Post-secondary students feeling Waterloo housing crunch

Many university and college students in Waterloo say they are feeling the housing crunch when they’re looking for affordable rentals.

“My friend and I are looking for a place for next year, and if you want a two bedroom, two bathroom, nice spot, you are looking at least $1,000 [each per month],” one student tells CTV News.

Secondary market sites like Kijiji and Facebook Marketplace show cheap rooms, but are typically far from the university and less than desirable.

A nice room in the university district often starts around $1,000 per room.

“With the amount of students around Waterloo, everyone is trying to get the student housing close to the school, and the buildings take advantage of that by skyrocketing the prices,” another student tells CTV News.

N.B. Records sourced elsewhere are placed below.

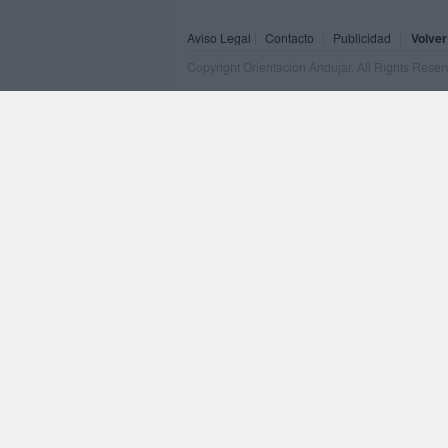
Aviso Legal
Contacto
Publicidad
Volver
Copyright Orientacion Andujar. All Rights Rese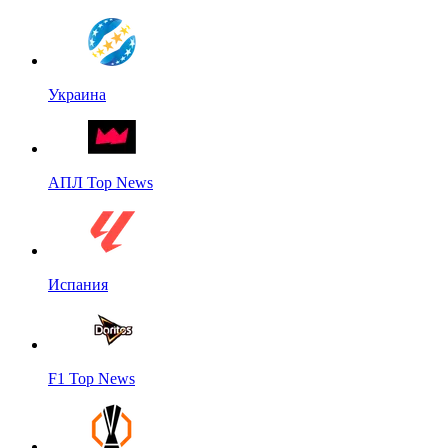
Украина
АПЛ Top News
Испания
F1 Top News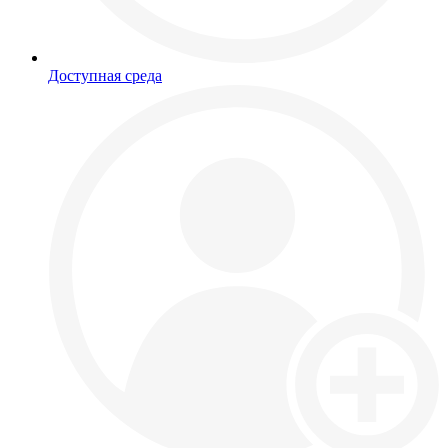
Доступная среда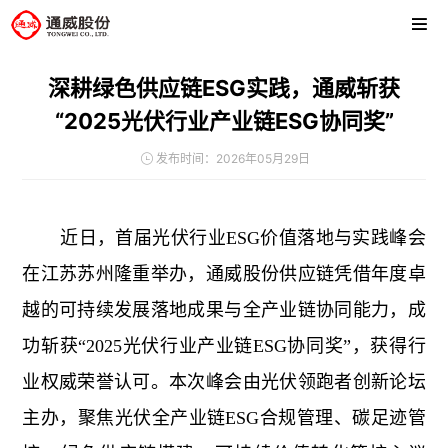
深耕绿色供应链ESG实践，通威斩获
“2025光伏行业产业链ESG协同奖”
发布时间：2026年05月29日
近日，首届光伏行业
ESG
价值落地与实践峰会
在江苏苏州隆重举办，通威股份供应链凭借年度卓
越的可持续发展落地成果与全产业链协同能力，成
功斩获“2025光伏行业产业链ESG协同奖”，获得行
业权威荣誉认可。本次峰会由光伏领跑者创新论坛
主办，聚焦光伏全产业链ESG合规管理、碳足迹管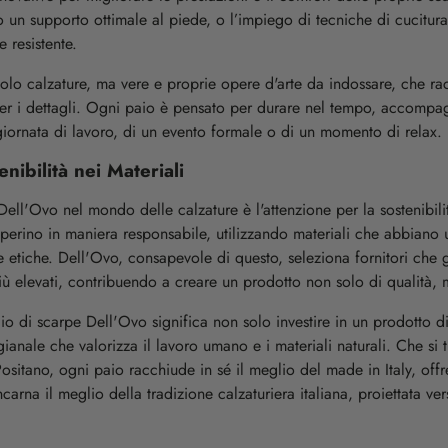
un supporto ottimale al piede, o l’impiego di tecniche di cucitura
e resistente.
lo calzature, ma vere e proprie opere d'arte da indossare, che ra
er i dettagli. Ogni paio è pensato per durare nel tempo, accompag
 giornata di lavoro, di un evento formale o di un momento di relax.
nibilità nei Materiali
Dell'Ovo nel mondo delle calzature è l'attenzione per la sostenibil
erino in maniera responsabile, utilizzando materiali che abbiano u
 etiche. Dell'Ovo, consapevole di questo, seleziona fornitori che g
iù elevati, contribuendo a creare un prodotto non solo di qualità, 
io di scarpe Dell'Ovo significa non solo investire in un prodotto d
anale che valorizza il lavoro umano e i materiali naturali. Che si tr
 Positano, ogni paio racchiude in sé il meglio del made in Italy, off
carna il meglio della tradizione calzaturiera italiana, proiettata ve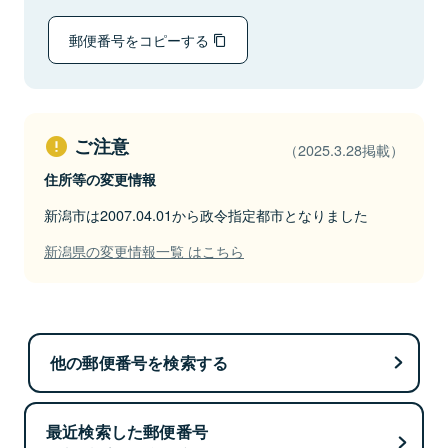
郵便番号をコピーする
ご注意
（2025.3.28掲載）
住所等の変更情報
新潟市は2007.04.01から政令指定都市となりました
新潟県の変更情報一覧 はこちら
他の郵便番号を検索する
最近検索した郵便番号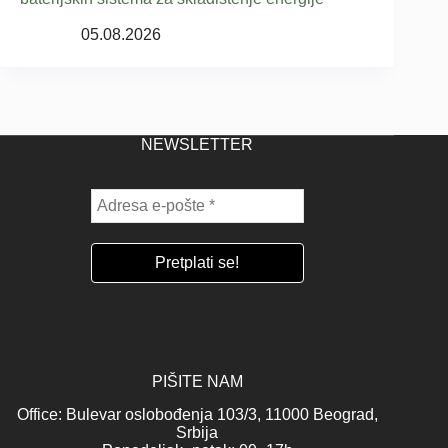
05.08.2026
NEWSLETTER
PIŠITE NAM
Office: Bulevar oslobođenja 103/3, 11000 Beograd,
Srbija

According to the Waterloo Region Association of Realtors (WRAR), the hot housing market is keeping more people renting for longer and straining the supply.

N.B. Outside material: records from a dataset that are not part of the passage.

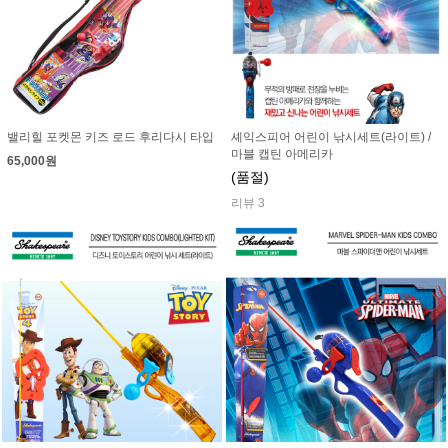
밸리힐 포켓몬 키즈 로드 후리다시 타입
셰익스피어 어린이 낚시세트(라이트) /
마블 캡틴 아메리카
65,000원
(품절)
리뷰 3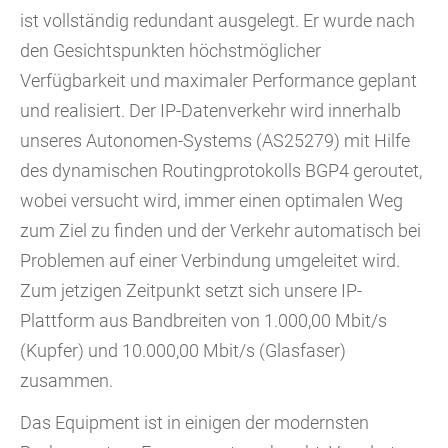
ist vollständig redundant ausgelegt. Er wurde nach
den Gesichtspunkten höchstmöglicher
Verfügbarkeit und maximaler Performance geplant
und realisiert. Der IP-Datenverkehr wird innerhalb
unseres Autonomen-Systems (AS25279) mit Hilfe
des dynamischen Routingprotokolls BGP4 geroutet,
wobei versucht wird, immer einen optimalen Weg
zum Ziel zu finden und der Verkehr automatisch bei
Problemen auf einer Verbindung umgeleitet wird.
Zum jetzigen Zeitpunkt setzt sich unsere IP-
Plattform aus Bandbreiten von 1.000,00 Mbit/s
(Kupfer) und 10.000,00 Mbit/s (Glasfaser)
zusammen.
Das Equipment ist in einigen der modernsten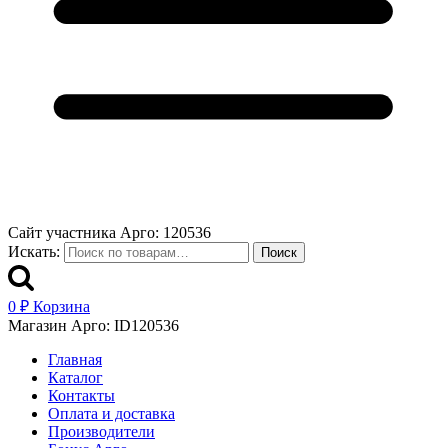
Сайт участника Арго: 120536
Искать:
Поиск
0
₽
Корзина
Магазин Арго: ID120536
Главная
Каталог
Контакты
Оплата и доставка
Производители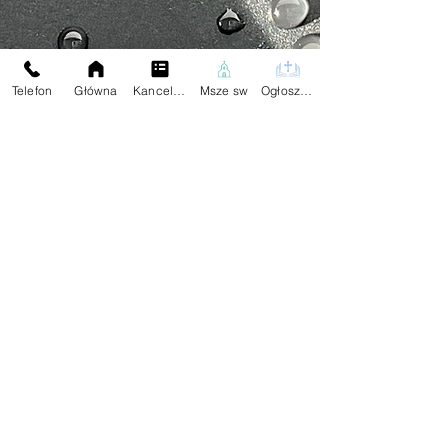
Telefon
Główna
Kancelaria
Msze sw
Ogłoszenia
Na skróty:
Kontakt z Parafią:
Plebania
Aktualności
Dane Kontaktowe:
Ogłoszenia
tel.59
834 25 04
Darowizna
Znajdziesz Nas:
Wspólnoty
Kontakt
Przekaż Dalej Naszą Stronę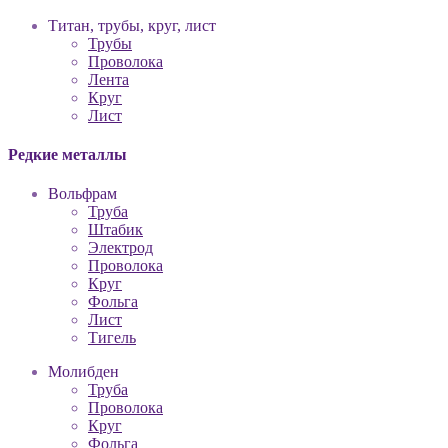
Титан, трубы, круг, лист
Трубы
Проволока
Лента
Круг
Лист
Редкие металлы
Вольфрам
Труба
Штабик
Электрод
Проволока
Круг
Фольга
Лист
Тигель
Молибден
Труба
Проволока
Круг
Фольга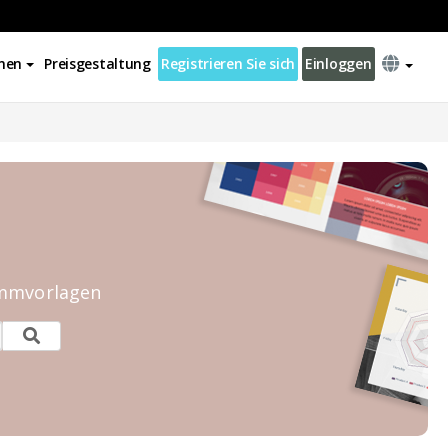
nen
Preisgestaltung
Registrieren Sie sich
Einloggen
ammvorlagen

“Once people can’t afford to purchase, they do go back to that rental market,” said Megan Bell, president of WRAR. “That puts that demand on the rental market.”

Bell says that sometimes housing near the university that would typically go to students is instead going to families.

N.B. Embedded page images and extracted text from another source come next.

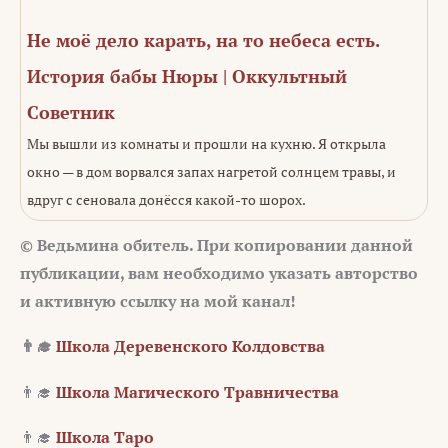
Не моё дело карать, на то небеса есть.
История бабы Нюры | Оккультный
Советник
Мы вышли из комнаты и прошли на кухню. Я открыла
окно — в дом ворвался запах нагретой солнцем травы, и
вдруг с сеновала донёсся какой-то шорох.
© Ведьмина обитель. При копировании данной
публикации, вам необходимо указать авторство
и активную ссылку на мой канал!
👨‍🎓
Школа Деревенского Колдовства
👨‍🎓
Школа Магического Травничества
👨‍🎓
Школа Таро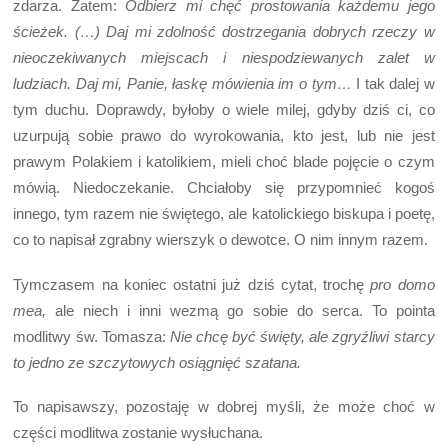
zdarza. Zatem:
Odbierz mi chęć prostowania każdemu jego
ścieżek.
(…)
Daj mi zdolność dostrzegania dobrych rzeczy w
nieoczekiwanych miejscach i niespodziewanych zalet w
ludziach. Daj mi, Panie, łaskę mówienia im o tym…
I tak dalej w
tym duchu. Doprawdy, byłoby o wiele milej, gdyby dziś ci, co
uzurpują sobie prawo do wyrokowania, kto jest, lub nie jest
prawym Polakiem i katolikiem, mieli choć blade pojęcie o czym
mówią. Niedoczekanie. Chciałoby się przypomnieć kogoś
innego, tym razem nie świętego, ale katolickiego biskupa i poetę,
co to napisał zgrabny wierszyk o dewotce. O nim innym razem.
Tymczasem na koniec ostatni już dziś cytat, trochę
pro domo
mea,
ale niech i inni wezmą go sobie do serca. To pointa
modlitwy św. Tomasza:
Nie chcę być święty, ale zgryźliwi starcy
to jedno ze szczytowych osiągnięć szatana.
To napisawszy, pozostaję w dobrej myśli, że może choć w
części modlitwa zostanie wysłuchana.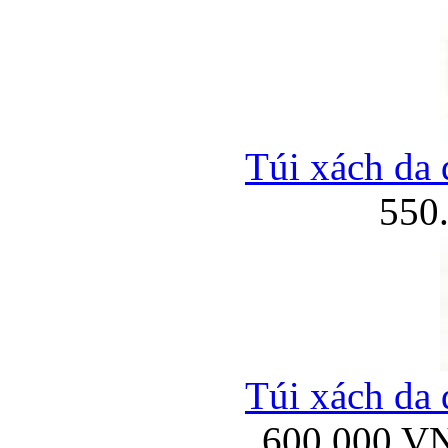
Túi xách da 
550
Túi xách da 
600.000 V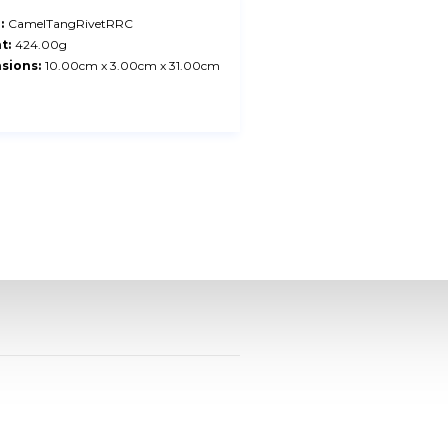
:
CamelTangRivetRRC
t:
424.00g
sions:
10.00cm x 3.00cm x 31.00cm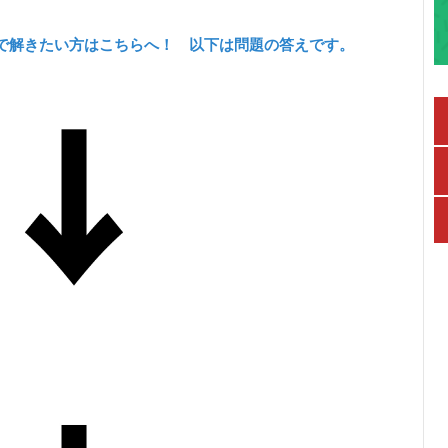
で解きたい方はこちらへ！ 以下は問題の答えです。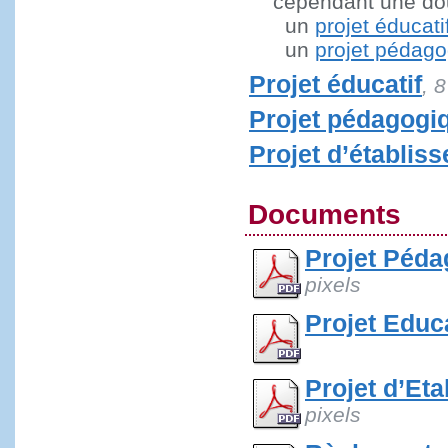
cependant une doub
un
projet éducati
un
projet pédag
Projet éducatif
, 
Projet pédagogi
Projet d’établis
Documents
Projet Péda
pixels
Projet Educa
Projet d’Et
pixels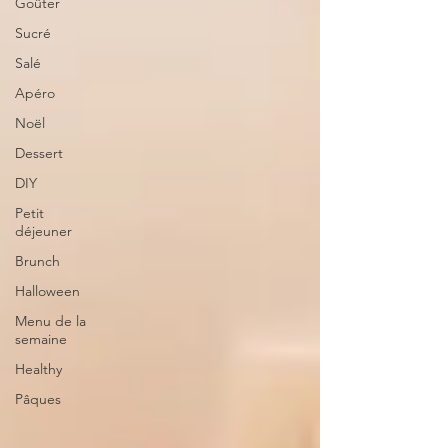
Goûter
Sucré
Salé
Apéro
Noël
Dessert
DIY
Petit
déjeuner
Brunch
Halloween
Menu de la
semaine
Healthy
Pâques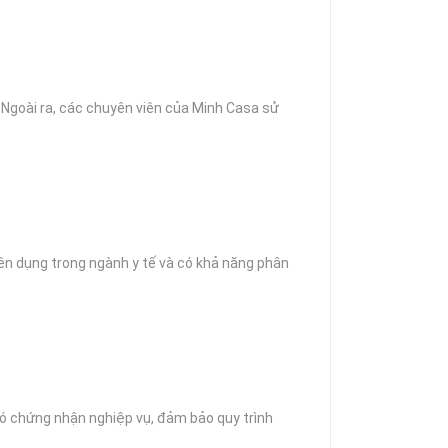
. Ngoài ra, các chuyên viên của Minh Casa sử
yên dụng trong ngành y tế và có khả năng phân
có chứng nhận nghiệp vụ, đảm bảo quy trình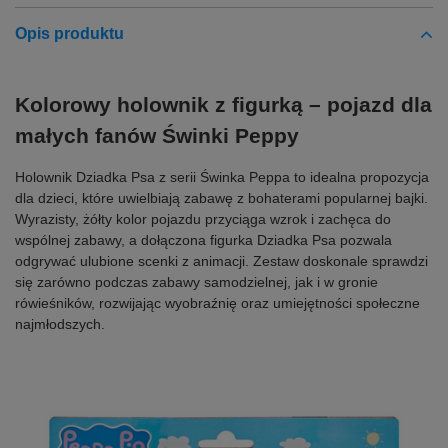
Opis produktu
Kolorowy holownik z figurką – pojazd dla
małych fanów Świnki Peppy
Holownik Dziadka Psa z serii Świnka Peppa to idealna propozycja
dla dzieci, które uwielbiają zabawę z bohaterami popularnej bajki.
Wyrazisty, żółty kolor pojazdu przyciąga wzrok i zachęca do
wspólnej zabawy, a dołączona figurka Dziadka Psa pozwala
odgrywać ulubione scenki z animacji. Zestaw doskonale sprawdzi
się zarówno podczas zabawy samodzielnej, jak i w gronie
rówieśników, rozwijając wyobraźnię oraz umiejętności społeczne
najmłodszych.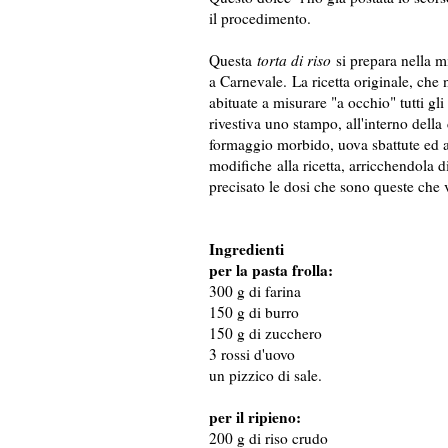
il procedimento.
Questa
torta di riso
si prepara nella mi
a Carnevale. La ricetta originale, ch
abituate a misurare "a occhio" tutti gli 
rivestiva uno stampo, all'interno della
formaggio morbido, uova sbattute ed 
modifiche alla ricetta, arricchendola 
precisato le dosi che sono queste che
Ingredienti
per la pasta frolla:
300 g di farina
150 g di burro
150 g di zucchero
3 rossi d'uovo
un pizzico di sale.
per il ripieno:
200 g di riso crudo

“Sometimes they are a little more sustainable or an easier tenant,” said Bell. “They are taking a family instead of students.”

Stepanie Ye-Mowe, the president of the University of Waterloo Students’ Association (WUSA), says the impact on students is bleeding into the classrooms.

“To have good mental health to focus on your school, to have to worry about paying for your next meal, or paying for rent, it takes a huge toll,” said Ye-Mowe. “I’ve seen cases where students live in Milton and will actually stay home and commute all the way here with GO Bus because they couldn’t find a place to live here.

“We aren’t normally a commuter school, but it seems like we are going in that direction with the way the housing market is now.”

Ye-Mowe says high costs have some students turning to food banks to make ends meet.

“We are seeing food security become a bigger issue,” said Ye-Mowe. “Our food bank, their food bank, have seen a triple in usage. They are supposed to be just an emergency usage.”

The University of Waterloo is offering to work with students in critical situations and provides a list for short-term and summer accommodations.

Wilfrid Laurier University has partnered with a listing provider to help connect students and landlords.